:: Task prompt ::
State how many lines of the data below hold the string "muusta", giving nothing but the number.

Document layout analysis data
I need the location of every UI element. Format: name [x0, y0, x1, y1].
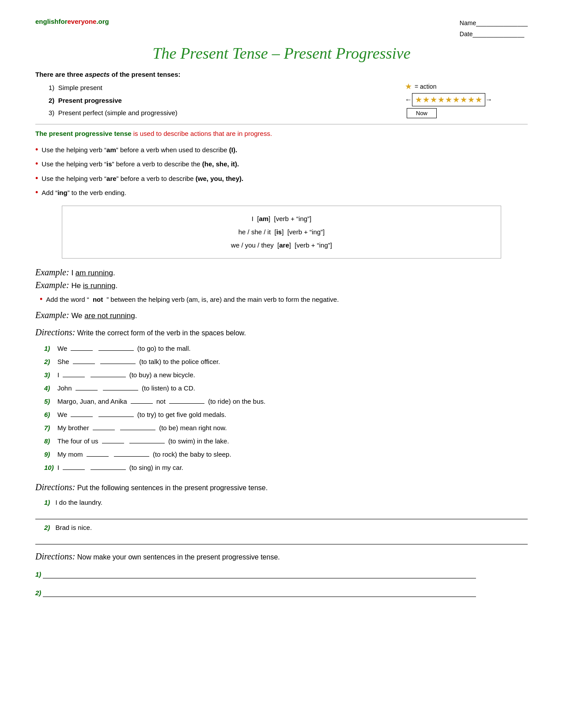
timeline-diagram: ★ = action ← ★ ★ ★ ★ ★ ★ ★ ★ ★ → Now: [405, 82, 492, 118]
exercise-item-2: 2) She (to talk) to the police officer.: [44, 355, 528, 368]
example-1: Example: I am running.: [35, 267, 528, 278]
formula-line-3: we / you / they [are] [verb + “ing”]: [71, 239, 492, 252]
exercise-item-7: 7) My brother (to be) mean right now.: [44, 421, 528, 435]
left-arrow-icon: ←: [405, 96, 412, 104]
exercise-item-6: 6) We (to try) to get five gold medals.: [44, 408, 528, 421]
right-arrow-icon: →: [485, 96, 492, 104]
ppt-description: The present progressive tense is used to…: [35, 130, 528, 137]
section-divider: [35, 124, 528, 124]
bullet-list: Use the helping verb “am” before a verb …: [35, 143, 528, 200]
formula-line-2: he / she / it [is] [verb + “ing”]: [71, 225, 492, 239]
bullet-4: Add “ing” to the verb ending.: [35, 185, 528, 199]
rewrite-section: 1) I do the laundry. 2) Brad is nice.: [35, 499, 528, 544]
exercise-item-10: 10) I (to sing) in my car.: [44, 461, 528, 474]
directions-3: Directions: Now make your own sentences …: [35, 552, 528, 562]
star-label: ★ = action: [405, 82, 436, 91]
exercise-item-8: 8) The four of us (to swim) in the lake.: [44, 435, 528, 448]
name-date-area: Name_______________ Date_______________: [460, 18, 528, 40]
header: englishforeveryone.org Name_____________…: [35, 18, 528, 40]
aspect-3: 3) Present perfect (simple and progressi…: [49, 107, 178, 120]
stars-box: ★ ★ ★ ★ ★ ★ ★ ★ ★: [412, 93, 485, 106]
now-box: Now: [407, 108, 437, 118]
date-field: Date_______________: [460, 29, 528, 40]
directions-2: Directions: Put the following sentences …: [35, 482, 528, 492]
site-domain: .org: [96, 18, 109, 25]
rewrite-2-answer-line[interactable]: [35, 534, 528, 544]
exercise-item-9: 9) My mom (to rock) the baby to sleep.: [44, 448, 528, 461]
site-link: englishforeveryone.org: [35, 18, 109, 26]
exercise-item-3: 3) I (to buy) a new bicycle.: [44, 368, 528, 382]
rewrite-1-sentence: 1) I do the laundry.: [35, 499, 528, 506]
ppt-label: The present progressive tense: [35, 130, 132, 137]
bullet-2: Use the helping verb “is” before a verb …: [35, 157, 528, 171]
ppt-desc-text: is used to describe actions that are in …: [133, 130, 272, 137]
own-sentence-2-line[interactable]: [43, 587, 476, 597]
aspects-area: 1) Simple present 2) Present progressive…: [35, 82, 528, 120]
directions-1: Directions: Write the correct form of th…: [35, 327, 528, 338]
exercise-item-1: 1) We (to go) to the mall.: [44, 342, 528, 355]
own-sentence-2: 2): [35, 587, 528, 597]
bullet-1: Use the helping verb “am” before a verb …: [35, 143, 528, 157]
timeline-row: ← ★ ★ ★ ★ ★ ★ ★ ★ ★ →: [405, 93, 492, 106]
example-negative: Example: We are not running.: [35, 310, 528, 320]
star-icon: ★: [405, 82, 412, 91]
own-sentence-1: 1): [35, 569, 528, 578]
site-name-red: everyone: [68, 18, 97, 25]
page-title: The Present Tense – Present Progressive: [35, 44, 528, 63]
negative-note: Add the word “not” between the helping v…: [35, 295, 528, 304]
bullet-3: Use the helping verb “are” before a verb…: [35, 171, 528, 185]
rewrite-2-sentence: 2) Brad is nice.: [35, 524, 528, 531]
aspects-italic: aspects: [85, 71, 110, 78]
formula-box: I [am] [verb + “ing”] he / she / it [is]…: [62, 206, 501, 259]
own-sentence-1-line[interactable]: [43, 569, 476, 578]
name-field: Name_______________: [460, 18, 528, 29]
section-heading: There are three aspects of the present t…: [35, 71, 528, 78]
aspect-1: 1) Simple present: [49, 82, 178, 94]
exercise-item-4: 4) John (to listen) to a CD.: [44, 382, 528, 395]
aspects-list: 1) Simple present 2) Present progressive…: [35, 82, 178, 120]
site-name-black: englishfor: [35, 18, 68, 25]
exercise-list-1: 1) We (to go) to the mall. 2) She (to ta…: [35, 342, 528, 474]
example-2: Example: He is running.: [35, 280, 528, 290]
formula-line-1: I [am] [verb + “ing”]: [71, 212, 492, 225]
exercise-item-5: 5) Margo, Juan, and Anika not (to ride) …: [44, 395, 528, 408]
action-label: = action: [415, 83, 436, 90]
rewrite-1-answer-line[interactable]: [35, 509, 528, 519]
aspect-2: 2) Present progressive: [49, 94, 178, 107]
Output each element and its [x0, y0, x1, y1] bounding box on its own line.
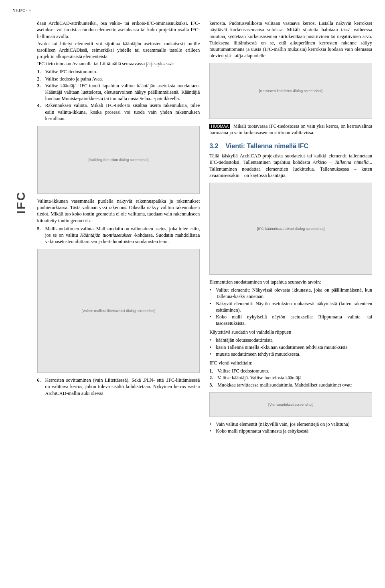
bul-text: Näkyvät elementit: Näytön asetuksien muk… — [216, 300, 372, 313]
screenshot-valitse-mallista: [Valitse mallista liitettäväksi dialog s… — [37, 249, 200, 373]
text: Muokkaa tarvittaessa mallisuodattimia. M… — [217, 382, 372, 388]
right-bul2: •kääntäjän oletussuodattimista •käsin Ta… — [209, 337, 372, 357]
right-p6: IFC-vienti vaiheittain: — [209, 360, 372, 366]
right-bul1: •Valitut elementit: Näkyvissä olevasta i… — [209, 287, 372, 326]
right-huomaa: HUOMAA Mikäli tuotavassa IFC-tiedostossa… — [209, 123, 372, 136]
num: 1. — [37, 68, 43, 75]
page-header: YS.IFC - 4 — [13, 8, 372, 13]
bul-item: •kääntäjän oletussuodattimista — [209, 337, 372, 343]
num: 3. — [209, 382, 215, 388]
bullet-icon: • — [209, 314, 213, 326]
p3-i: Arkisto – Tallenna nimellä... — [313, 159, 372, 165]
num-item: 3.Muokkaa tarvittaessa mallisuodattimia.… — [209, 382, 372, 388]
num: 1. — [209, 368, 215, 374]
bullet-icon: • — [209, 428, 213, 434]
two-columns: daan ArchiCAD-attribuuteiksi, osa vakio-… — [37, 20, 373, 437]
left-list1-item: 3. Valitse kääntäjä. IFC-tuonti tapahtuu… — [37, 83, 200, 102]
screenshot-vientiasetukset: [Vientiasetukset screenshot] — [209, 392, 372, 417]
num: 5. — [37, 226, 43, 245]
num-item: 1.Valitse IFC tiedostomuoto. — [209, 368, 372, 374]
text: Valitse kääntäjä. IFC-tuonti tapahtuu va… — [45, 83, 200, 102]
bul-item: •Koko malli nykyisellä näytön asetuksell… — [209, 314, 372, 326]
left-p4: Valinta-ikkunan vasemmalla puolella näky… — [37, 198, 200, 224]
section-number: 3.2 — [209, 143, 218, 149]
bul-text: Koko malli nykyisellä näytön asetuksella… — [216, 314, 372, 326]
left-list2-item: 5. Mallisuodattimen valinta. Mallisuodat… — [37, 226, 200, 245]
huomaa-badge: HUOMAA — [209, 124, 230, 129]
right-bul3: •Vain valitut elementit (näkyvillä vain,… — [209, 421, 372, 434]
section-heading-3-2: 3.2Vienti: Tallenna nimellä IFC — [209, 142, 372, 151]
left-intro-1: daan ArchiCAD-attribuuteiksi, osa vakio-… — [37, 20, 200, 40]
text: Valitse IFC-tiedostomuoto. — [45, 68, 200, 75]
side-tab-ifc: IFC — [13, 20, 29, 437]
left-list-3: 6. Kerrosten sovittaminen (vain Liitettä… — [37, 377, 200, 397]
text-italic: Kääntäjän tuontiasetukset — [80, 232, 132, 238]
text: Mallisuodattimen valinta. Mallisuodatin … — [45, 226, 200, 245]
right-p5: Käytettävä suodatin voi vaihdella riippu… — [209, 329, 372, 335]
p3-b: Tallentaminen noudattaa elementtien luok… — [209, 166, 372, 178]
bul-text: Vain valitut elementit (näkyvillä vain, … — [216, 421, 372, 427]
text: Valitse tiedosto ja paina Avaa. — [45, 76, 200, 82]
text: Rakennuksen valinta. Mikäli IFC-tiedosto… — [45, 102, 200, 122]
right-p3: Tällä käskyllä ArchiCAD-projektista suod… — [209, 153, 372, 179]
bul-text: kääntäjän oletussuodattimista — [216, 337, 372, 343]
left-list1-item: 1. Valitse IFC-tiedostomuoto. — [37, 68, 200, 75]
left-list1-item: 4. Rakennuksen valinta. Mikäli IFC-tiedo… — [37, 102, 200, 122]
bul-text: Koko malli riippumatta valinnasta ja esi… — [216, 428, 372, 434]
right-p4: Elementtien suodattaminen voi tapahtua s… — [209, 279, 372, 285]
bul-item: •muusta suodattimeen tehdystä muutoksest… — [209, 351, 372, 357]
bullet-icon: • — [209, 300, 213, 313]
bullet-icon: • — [209, 337, 213, 343]
bul-text: muusta suodattimeen tehdystä muutoksesta… — [216, 351, 372, 357]
bul-text: käsin Tallenna nimellä -ikkunan suodatti… — [216, 344, 372, 350]
bul-item: •käsin Tallenna nimellä -ikkunan suodatt… — [209, 344, 372, 350]
right-list1: 1.Valitse IFC tiedostomuoto. 2.Valitse k… — [209, 368, 372, 388]
left-intro-3: IFC-tieto tuodaan Avaamalla tai Liittämä… — [37, 60, 200, 67]
bullet-icon: • — [209, 344, 213, 350]
left-intro-2: Avatut tai liitetyt elementit voi sijoit… — [37, 40, 200, 60]
num: 6. — [37, 377, 43, 397]
left-list-2: 5. Mallisuodattimen valinta. Mallisuodat… — [37, 226, 200, 245]
num: 2. — [37, 76, 43, 82]
text: Kerrosten sovittaminen (vain Liitettäess… — [45, 377, 200, 397]
bul-text: Valitut elementit: Näkyvissä olevasta ik… — [216, 287, 372, 300]
huomaa-text: Mikäli tuotavassa IFC-tiedostossa on vai… — [209, 123, 372, 135]
screenshot-kerrosten-kohdistus: [Kerrosten kohdistus dialog screenshot] — [209, 63, 372, 119]
num-item: 2.Valitse kääntäjä. Valitse luettelosta … — [209, 375, 372, 381]
left-list-1: 1. Valitse IFC-tiedostomuoto. 2. Valitse… — [37, 68, 200, 122]
screenshot-ifc-kaannosasetukset: [IFC-käännösasetukset dialog screenshot] — [209, 183, 372, 275]
right-column: kerrosta. Pudotusvalikosta valitaan vast… — [209, 20, 372, 437]
bullet-icon: • — [209, 421, 213, 427]
bul-item: •Näkyvät elementit: Näytön asetuksien mu… — [209, 300, 372, 313]
num: 3. — [37, 83, 43, 102]
bul-item: •Koko malli riippumatta valinnasta ja es… — [209, 428, 372, 434]
num: 2. — [209, 375, 215, 381]
num: 4. — [37, 102, 43, 122]
screenshot-building-selection: [Building Selection dialog screenshot] — [37, 126, 200, 194]
section-title: Vienti: Tallenna nimellä IFC — [226, 143, 309, 149]
right-p1: kerrosta. Pudotusvalikosta valitaan vast… — [209, 20, 372, 59]
text: Valitse kääntäjä. Valitse luettelosta kä… — [217, 375, 372, 381]
bul-item: •Vain valitut elementit (näkyvillä vain,… — [209, 421, 372, 427]
left-list3-item: 6. Kerrosten sovittaminen (vain Liitettä… — [37, 377, 200, 397]
left-list1-item: 2. Valitse tiedosto ja paina Avaa. — [37, 76, 200, 82]
bullet-icon: • — [209, 287, 213, 300]
bul-item: •Valitut elementit: Näkyvissä olevasta i… — [209, 287, 372, 300]
main-layout: IFC daan ArchiCAD-attribuuteiksi, osa va… — [13, 20, 372, 437]
text: Valitse IFC tiedostomuoto. — [217, 368, 372, 374]
left-column: daan ArchiCAD-attribuuteiksi, osa vakio-… — [37, 20, 200, 437]
bullet-icon: • — [209, 351, 213, 357]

:: Written solution ::
2